Noklak: One of the last surviving warriors of the bygone Naga head hunting era credits Christianity for his survival. “I wouldn’t be alive and talking had I not converted to Christianity,” Khon Khiam said sitting on a chair on the veranda of his house in Noklak village of Nagaland, northeastern India.

In his twilight years with a declining memory, Khon Khiam (short for Khiamniungan) cannot remember his exact age. He can only recall patches of his life.

Khon now spends most of a day inside a smoke fuming kitchen hearth and guzzles black tea. He is happy to answer questions so long as he can connect the bits and pieces of his life.

“I never thought it important to determine my age,” Khon ponders for a while and remarks. Life, he says, is not counted in years but in deeds.

But he is certain he has crossed 100 years. Certain details still flood back. He was around 17-18 years old when a team of British Administrators passed Noklak while on their way to Pangsha, a Naga village bordering Myanmar. That was supposedly in early 1930s.

Despite his age, Khon now looks lithe and able with fascinating tattoos marking his wrinkled torso; a reminder of his tumultuous head hunting days.

“I might have died early…I am happy I converted to Christianity, it saved my life,” he repeated and added that many friends of his youthful day had chosen to follow the head hunting path and had been killed by the enemies in bloody battles.

More memories came flooding back. Khon was one of the best warriors of his village and he had felled heads of five enemies with his dagger. “I remember I never walked behind, I was one who always led the way,” Khon recalled to stress his status of being a warrior.

That was of course before he found Christ and chose to follow his path of peace and reconciliation.

But converting to Christianity was never easy, Khon admits.

“I cannot recall exactly when, on one occasion, I converted and rejected Christianity merely because I did not want to quit drinking rice beer. Then I again reconverted in 1966.” Khon can recall the exact year and the name of the missionary who baptized him-one Imti from the Ao tribe.

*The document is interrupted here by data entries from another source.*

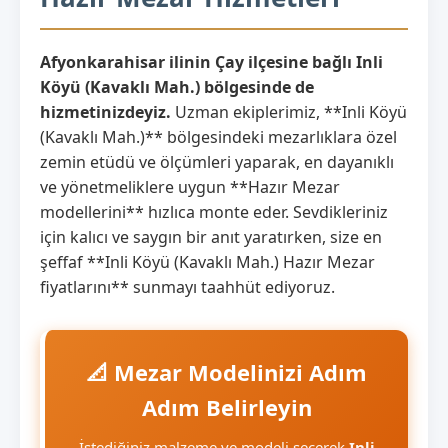
Afyonkarahisar ilinin Çay ilçesine bağlı Inli
Köyü (Kavaklı Mah.) bölgesinde de
hizmetinizdeyiz.
Uzman ekiplerimiz, **Inli Köyü
(Kavaklı Mah.)** bölgesindeki mezarlıklara özel
zemin etüdü ve ölçümleri yaparak, en dayanıklı
ve yönetmeliklere uygun **Hazır Mezar
modellerini** hızlıca monte eder. Sevdikleriniz
için kalıcı ve saygın bir anıt yaratırken, size en
şeffaf **Inli Köyü (Kavaklı Mah.) Hazır Mezar
fiyatlarını** sunmayı taahhüt ediyoruz.
📐 Mezar Modelinizi Adım
Adım Belirleyin
İstediğiniz malzeme ve modeli seçerek
Inli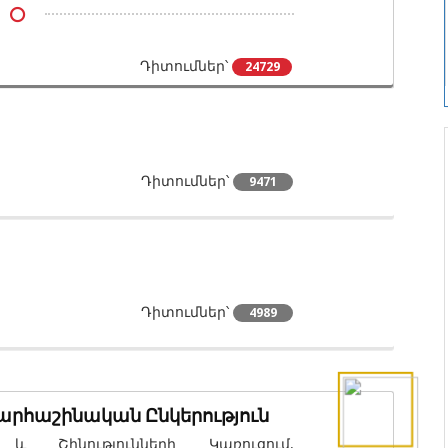
կների Կառուցում, Բնակելի Շենքերի
Դիտումներ՝
24729
Դիտումներ՝
9471
Դիտումներ՝
4989
հաշինական Ընկերություն
 և Շինությունների Կառուցում,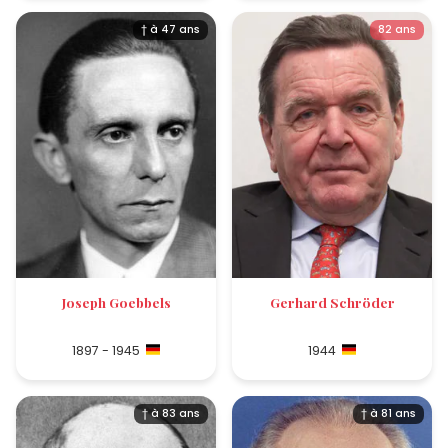
† à 47 ans
82 ans
Joseph Goebbels
Gerhard Schröder
1897 - 1945
1944
† à 83 ans
† à 81 ans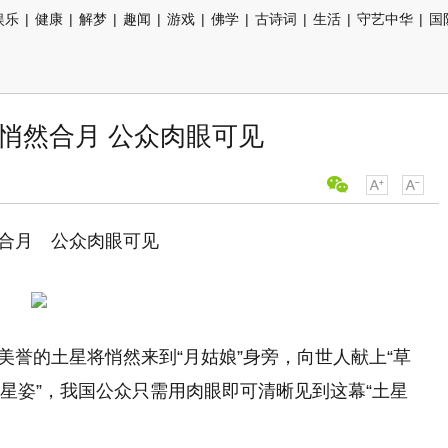
娱乐
|
健康
|
解梦
|
趣闻
|
游戏
|
佛学
|
古诗词
|
生活
|
守艺中华
|
国
晨悄然合月 公众肉眼可见
然合月 公众肉眼可见
”美誉的土星将悄然来到“月姑娘”身旁，向世人献上“草
“星姿”，我国公众只需用肉眼即可清晰见到这幕“土星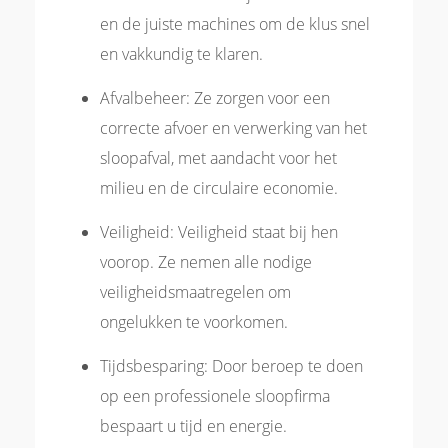
en de juiste machines om de klus snel
en vakkundig te klaren.
Afvalbeheer: Ze zorgen voor een
correcte afvoer en verwerking van het
sloopafval, met aandacht voor het
milieu en de circulaire economie.
Veiligheid: Veiligheid staat bij hen
voorop. Ze nemen alle nodige
veiligheidsmaatregelen om
ongelukken te voorkomen.
Tijdsbesparing: Door beroep te doen
op een professionele sloopfirma
bespaart u tijd en energie.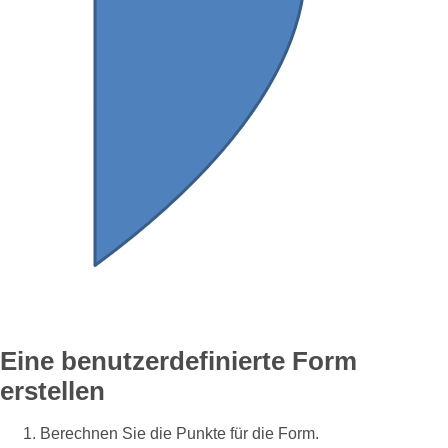
Eine benutzerdefinierte Form
erstellen
Berechnen Sie die Punkte für die Form.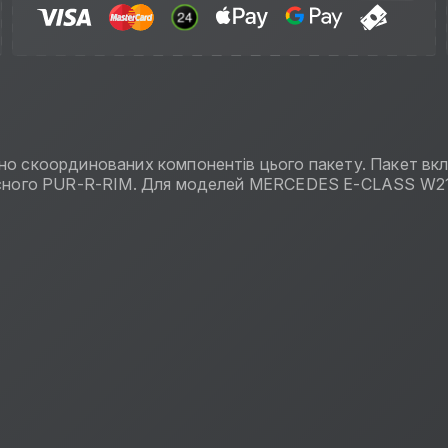
чно скоординованих компонентів цього пакету. Пакет вкл
якісного PUR-R-RIM. Для моделей MERCEDES E-CLASS W2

That was when Khon quit rice beer and head hunting for good, reports The Morung Express.

Khon was also one of the warriors who represented Tuensang district ina dance troupe at the Nagaland Statehood inauguration in 1963 at Kohima, the state capital.

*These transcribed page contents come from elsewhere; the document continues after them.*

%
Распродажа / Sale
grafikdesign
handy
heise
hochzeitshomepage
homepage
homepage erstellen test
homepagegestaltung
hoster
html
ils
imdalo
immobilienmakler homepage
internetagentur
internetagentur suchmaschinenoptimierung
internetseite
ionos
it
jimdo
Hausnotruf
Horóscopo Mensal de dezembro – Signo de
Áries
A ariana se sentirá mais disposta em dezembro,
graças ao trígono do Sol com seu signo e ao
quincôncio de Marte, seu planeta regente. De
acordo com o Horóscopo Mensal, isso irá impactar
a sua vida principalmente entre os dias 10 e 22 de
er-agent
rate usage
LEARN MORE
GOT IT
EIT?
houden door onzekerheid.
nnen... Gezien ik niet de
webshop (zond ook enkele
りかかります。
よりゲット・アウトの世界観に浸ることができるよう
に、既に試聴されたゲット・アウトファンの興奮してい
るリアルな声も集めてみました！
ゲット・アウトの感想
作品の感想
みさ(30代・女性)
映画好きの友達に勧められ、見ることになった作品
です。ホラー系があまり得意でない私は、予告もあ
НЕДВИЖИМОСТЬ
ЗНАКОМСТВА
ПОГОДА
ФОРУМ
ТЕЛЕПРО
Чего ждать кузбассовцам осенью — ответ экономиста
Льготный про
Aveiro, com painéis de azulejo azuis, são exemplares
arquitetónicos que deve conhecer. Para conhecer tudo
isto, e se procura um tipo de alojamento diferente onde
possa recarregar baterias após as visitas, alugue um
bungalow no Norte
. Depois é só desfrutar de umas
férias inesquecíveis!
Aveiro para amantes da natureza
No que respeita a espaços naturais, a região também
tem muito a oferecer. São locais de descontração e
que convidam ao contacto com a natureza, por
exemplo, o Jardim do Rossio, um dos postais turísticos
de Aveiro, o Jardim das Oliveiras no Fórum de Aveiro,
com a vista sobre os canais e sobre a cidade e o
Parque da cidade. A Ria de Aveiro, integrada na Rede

The troupe journeyed all the way from Noklak to Tuensang, Mokokchung and to Assam by foot. From Assam, they were taken on a train until Dimapur. They then proceeded to Kohima on motor vehicles.

What was the fondest memory of the journey? Khon is asked. “I can still clearly remember the scrumptious food we had in Assam,” Khon said with a hint of smile.

Yes, there are certain memories even age cannot erase.